Devoted to the Propagation and Defense of New Testament Christianity
February 13, 1958

The Value Of The Old Testament

Bill J. Humble, Louisville, Kentucky

There are two extreme ideas which people have about the importance of the Old Testament. Some believe that the Old Testament is still God's law today and that we can learn the plan of salvation from the Old, just as easily as from the New Testament. Some say, "I can find out what to do to be saved by studying Psalms just as readily as I can by studying Acts." This idea ignores two basic facts: (1) The Old Testament law was given to the Jews only, never to all mankind; and (2) Christ fulfilled the law and nailed it to the cross. Paul taught that Christ "blotted out the bond written in ordinances . . . and he hath taken it out of the way, nailing it to the cross." (Cor. 2:14.) The law was simply a tutor, a schoolmaster, to lead us to Christ, and now that Christ has come, "We are no longer under a tutor." (Gal. 3:25.) Christ came to fulfill the law (Matt. 5:17); and he is the mediator of a better covenant which is based upon better promises. (Heb. 8:6.)

When some learn that the Old Testament law is no longer binding upon man, they jump to the opposite extreme and assume that it has no practical value for the Christian. However, we learn that "whatsoever things were written aforetime were written for our learning, that through patience and through comfort of the scriptures we might have hope" (Rom. 1:15-4), and this refers to the Old Testament. The experience of the Israelites were examples for us and were "written for our admonition." (1 Cor. 10:11.) Thus, the Old Testament is valuable to Christians! But how is it valuable?

(1) The Old Testament is the greatest of all historical records. It is our only reliable account of the origin of the world and the origin of man. When we reject the Genesis account of creation, man loses the image of his Maker and becomes "just another animal" without spiritual and moral capabilities, a more highly developed brother of the beast. The Old Testament contains the historical records of man's spiritual development from his creation till about 400 BC. Also, the Old Testament contains a vast library of accurate secular history, telling of the rise and fall of many empires. Scholars have sometimes scoffed, as in the case of the Hittites, only to have archaeology confirm the historical reliability of this book.

(2) The Old Testament aids in a study of the New. "The Old Testament is the New concealed; the New is the Old revealed." While the New is our only rule of faith and practice, many of its statements would be meaningless without the light of the Old Testament.
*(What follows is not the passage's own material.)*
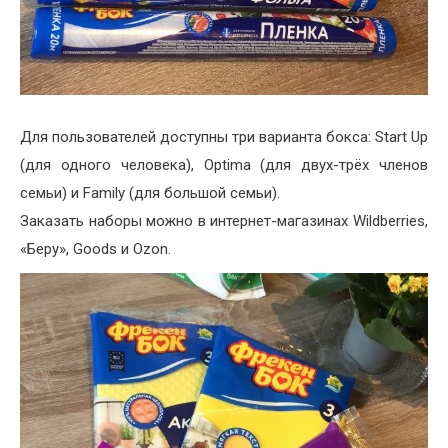
Для пользователей доступны три варианта бокса: Start Up
(для одного человека), Optima (для двух-трёх членов
семьи) и Family (для большой семьи).
Заказать наборы можно в интернет-магазинах Wildberries,
«Беру», Goods и Ozon.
How could we explain the priesthood of Melchizedek, that of Aaron, the more perfect tabernacle and the blood of the covenant, without reference to the Old Testament?

(3) The Old Testament introduces us to Christ. We catch our first Biblical glimpses of the Savior in the promises, prophecies and types of the Old Testament. We see him in the Passover lamb, the Lion of Judah and the suffering servant of Isaiah.
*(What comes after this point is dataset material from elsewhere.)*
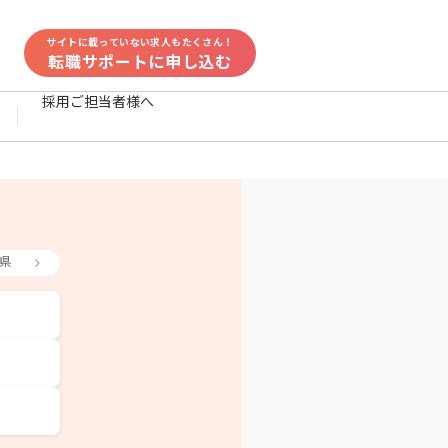
サイトに載っていない求人もたくさん！
転職サポートに申し込む
採用ご担当者様へ
県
(4) The Old Testament provides undeniable evidence for the deity of Christ. Since he is the perfect fulfillment of the more than 300 Messianic prophecies of the Old Testament, we conclude that he is the Christ, the son of the Living God. Jesus himself asserted that the Old Testament scriptures bear witness of him. (Jno. 5:39.) Thus, how easy it is to begin at any of the Messianic prophecies and preach Christ!

(5) The Old Testament is a book of examples. It contains warnings against unrighteousness and examples of faith and obedience. Though the Israelites were saved, they sinned and fell, their fall warning us to take heed lest we also fall. (1 Cor. 10:12.) When Saul failed to carry out all that God commanded, he taught us that to obey is better than to sacrifice. The faith of Abraham, the patience of Job, the courage of Daniel — 'seeing we are compassed about with so great a cloud of witness, let us lay aside every weight, and the sin which doth so easily beset us, and let us run with patience the race that is set before us, looking into Jesus the author and perfecter of our faith." (Heb. 12:1,2.)